Esa omnipresencia de Castillejo en la sombra de la vida pública cordobesa generó un mito en el que la realidad y la ficción hicieron que el personaje fuese aún más complejo de entender. Prácticamente a todos les daba igual cómo fuese en verdad, ya que a ellos sólo les importaba que el presidente de Cajasur financiase la operación urbanística, pagase las camisetas de la prueba deportiva, comprase ese cuadro de firma que complicaba el reparto de la herencia, colocase al niño que no ha terminado la carrera o diese ese impulso que implora el escritor en ciernes. En Córdoba también se sabía a la perfección que la mano de Castillejo era prodigiosa, que no se le resistía puerta alguna a la que llamase . Podía hacerlo directamente o por delegación, ya que bastaba que al otro lado del teléfono se escuchara la frase mágica - «A don Miguel le gustaría que…»- para que al instante se cumplieran sus deseos sin indagar mucho si realmente era así o no.
Castillejo no llegó a comprender que a finales del siglo XX la combinación de finanzas y sotanas era altamente explosiva. Ya no eran los tiempos de Tibau ni de Seco de Herrera. A finales de los 90 inició un enrocamiento en defensa de su posición que le llevó a la palestra informativa casi a diario y no precisamente por acciones positivas. El control que ejercía sobre un medio de comunicación no le sirvió para frenar el alud de críticas , muchas de ellas fundamentadas exclusivamente en su condición de sacerdote.
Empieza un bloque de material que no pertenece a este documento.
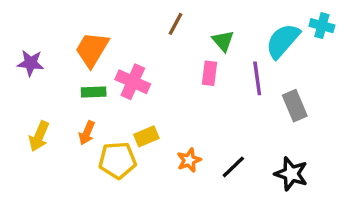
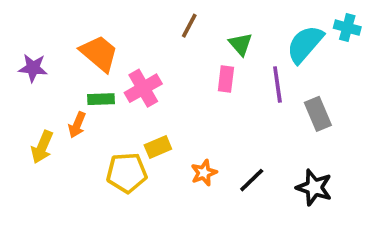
orange trapezoid: (92, 49) -> (99, 53), turned 99
pink cross: (133, 82) -> (143, 88), turned 36
orange arrow: (87, 133) -> (77, 125), moved

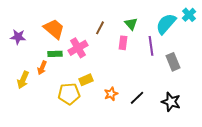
brown line: (189, 26) -> (100, 28), moved
cyan cross: (347, 28) -> (189, 15), turned 32

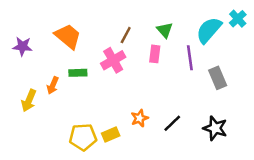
pink cross: (78, 48) -> (113, 60), moved
green rectangle: (55, 54) -> (78, 73), moved
yellow rectangle: (86, 80) -> (111, 135), moved
yellow pentagon: (69, 94) -> (83, 137), moved

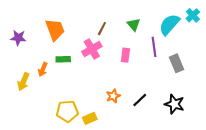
orange trapezoid: (68, 36) -> (55, 30), turned 30
pink rectangle: (155, 54) -> (125, 55), moved
yellow rectangle: (111, 135) -> (90, 118), moved

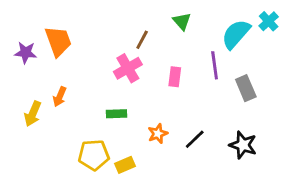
green triangle: (134, 24) -> (182, 21), moved
orange trapezoid: (55, 30) -> (58, 41), moved
green rectangle: (63, 59) -> (116, 114), moved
En esos años duros, si él leyó cada mañana sin depurar los dosieres de prensa, hubiera comprendido con facilidad que algo estaba ocurriendo a su alrededor, que era el momento de cambiar de ciclo y de responder con humildad a quienes le restregaban lo de los mercaderes en el templo con el pasaje de Cristo sentado a la mesa de Mateo, el recaudador de impuestos.